No sabes del deleite que siente una mujer,
al descubrir de a poco, La belleza escondida
dentro del corazón de ¿ese hombre?
No entiendes el cansancio que causa en la mujer,
esos hombres que creen, que a todo el mundo gustan
porque tienen aspecto de galán del Edén?
Si en la mujer es vana, esa frívola coquetería,
cuanto más en el hombre.
El debe ser bastión, fue puesto en el mundo,
para cuidar de flores, no para ser flor, el.
Preocúpense los hombres,
de llenar de belleza sus pensamientos.
De no ser duros nunca,
a veces se confunde, brusquedad con firmeza.

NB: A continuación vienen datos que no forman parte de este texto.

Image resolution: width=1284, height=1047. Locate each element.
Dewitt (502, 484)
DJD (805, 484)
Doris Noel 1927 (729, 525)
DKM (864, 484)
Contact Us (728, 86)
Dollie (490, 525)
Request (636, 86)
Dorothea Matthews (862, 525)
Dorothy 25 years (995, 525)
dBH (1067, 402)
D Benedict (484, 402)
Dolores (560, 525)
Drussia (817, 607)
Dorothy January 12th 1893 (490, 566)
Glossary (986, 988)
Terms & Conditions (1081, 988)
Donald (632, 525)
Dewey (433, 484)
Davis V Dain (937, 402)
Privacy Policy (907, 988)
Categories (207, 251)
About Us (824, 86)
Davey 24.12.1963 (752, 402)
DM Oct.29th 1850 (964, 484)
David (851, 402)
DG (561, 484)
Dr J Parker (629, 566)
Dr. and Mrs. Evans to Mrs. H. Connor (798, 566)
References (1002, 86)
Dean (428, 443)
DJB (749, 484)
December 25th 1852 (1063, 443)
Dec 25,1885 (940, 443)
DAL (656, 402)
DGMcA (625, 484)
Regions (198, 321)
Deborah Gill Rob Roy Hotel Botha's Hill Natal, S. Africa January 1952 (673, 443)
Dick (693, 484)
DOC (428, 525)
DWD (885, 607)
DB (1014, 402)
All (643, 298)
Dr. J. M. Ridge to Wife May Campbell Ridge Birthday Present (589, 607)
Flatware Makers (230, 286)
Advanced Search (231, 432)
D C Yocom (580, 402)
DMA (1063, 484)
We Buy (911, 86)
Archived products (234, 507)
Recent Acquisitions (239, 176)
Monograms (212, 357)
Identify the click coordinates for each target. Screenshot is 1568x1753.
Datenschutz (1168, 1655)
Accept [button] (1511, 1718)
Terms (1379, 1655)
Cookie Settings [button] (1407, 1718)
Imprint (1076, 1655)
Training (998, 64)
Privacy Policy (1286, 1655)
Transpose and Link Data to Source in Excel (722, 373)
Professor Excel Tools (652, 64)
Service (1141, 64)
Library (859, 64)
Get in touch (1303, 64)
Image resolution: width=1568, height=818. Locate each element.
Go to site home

Nada más lejos de la verdad,
las mujeres se rinden, solo ante la ternura.
Deben alimentar con sabia
y sana enseñanza, sus intelectos.
Traten de tener un corazón, que justifique,
el que Dios los pusiera por cabeza.
Cuando una REAL mujer, ve todo eso,
se enamora del hombre, aunque no quiera.
Se siente unida a él, ansia compartir toda su vida,
por la hombría de bien, que el refleja.
Porque se de cuenta o no, es volver a vivir,
lo que una vez paso, en el Paraíso.
Cuando Dios, en su soberanía,
durmió al hombre y formo a la mujer de su costilla
Hombre…quieres obtener la verdadera belleza?
¡Ama a Dios y descansa en El!.
Había una vez, un hombre, que se sentía feo.
Un hombre, que salía de noche,
para que la luna lo ocultara.
Que lloraba en las sombras,
por sus temores.
Que rompió todo espejo,
para no reflejarse jamás en ellos.
Vivía solo y triste en un cuartucho,
sin más compañía, que sus complejos.
En sus sueños veía, casas suntuosas,
se veía bailar con mujeres hermosas.
Nunca boca femenina, tocó sus labios,
nunca manos de seda, lo acariciaron.
Era tal la sequía, de esa su alma,
que por un beso diera, su vida misma.